Extracted page text data:
»»

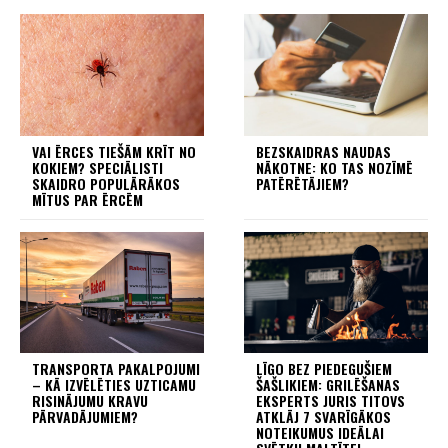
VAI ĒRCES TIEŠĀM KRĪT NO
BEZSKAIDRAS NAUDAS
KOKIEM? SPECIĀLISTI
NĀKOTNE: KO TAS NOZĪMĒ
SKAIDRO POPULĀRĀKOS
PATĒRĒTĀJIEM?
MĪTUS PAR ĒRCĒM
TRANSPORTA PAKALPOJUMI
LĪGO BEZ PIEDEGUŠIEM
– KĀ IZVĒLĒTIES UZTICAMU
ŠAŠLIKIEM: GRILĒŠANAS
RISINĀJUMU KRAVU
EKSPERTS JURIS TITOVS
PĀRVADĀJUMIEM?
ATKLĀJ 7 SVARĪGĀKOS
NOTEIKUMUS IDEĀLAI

««
»»

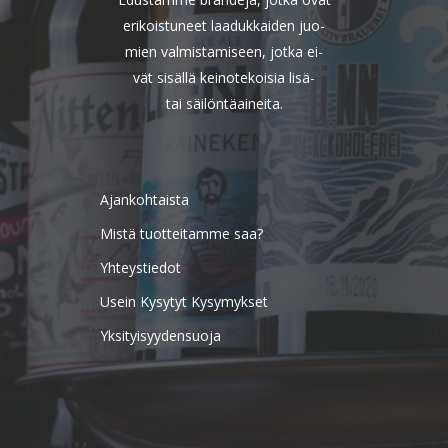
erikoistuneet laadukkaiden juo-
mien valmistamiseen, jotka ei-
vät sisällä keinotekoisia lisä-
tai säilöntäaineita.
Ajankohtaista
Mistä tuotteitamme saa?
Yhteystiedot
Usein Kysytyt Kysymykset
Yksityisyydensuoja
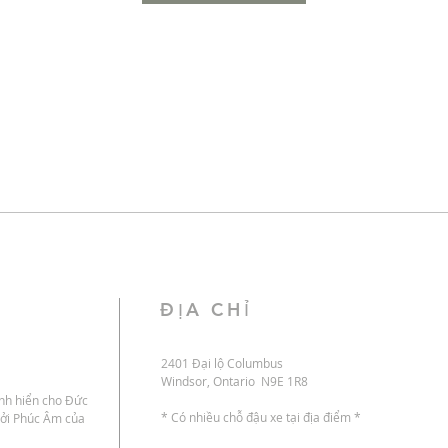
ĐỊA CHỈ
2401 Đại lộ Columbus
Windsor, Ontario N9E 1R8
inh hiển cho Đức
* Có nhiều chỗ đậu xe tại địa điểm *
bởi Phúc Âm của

««

### What is being asked:
Which lines above run from the one containing "2401 Đại lộ Columbus" to the one containing "bởi Phúc Âm của"? Give them again exactly, both ends included.

### Solution to this problem:
2401 Đại lộ Columbus
Windsor, Ontario N9E 1R8
inh hiển cho Đức
* Có nhiều chỗ đậu xe tại địa điểm *
bởi Phúc Âm của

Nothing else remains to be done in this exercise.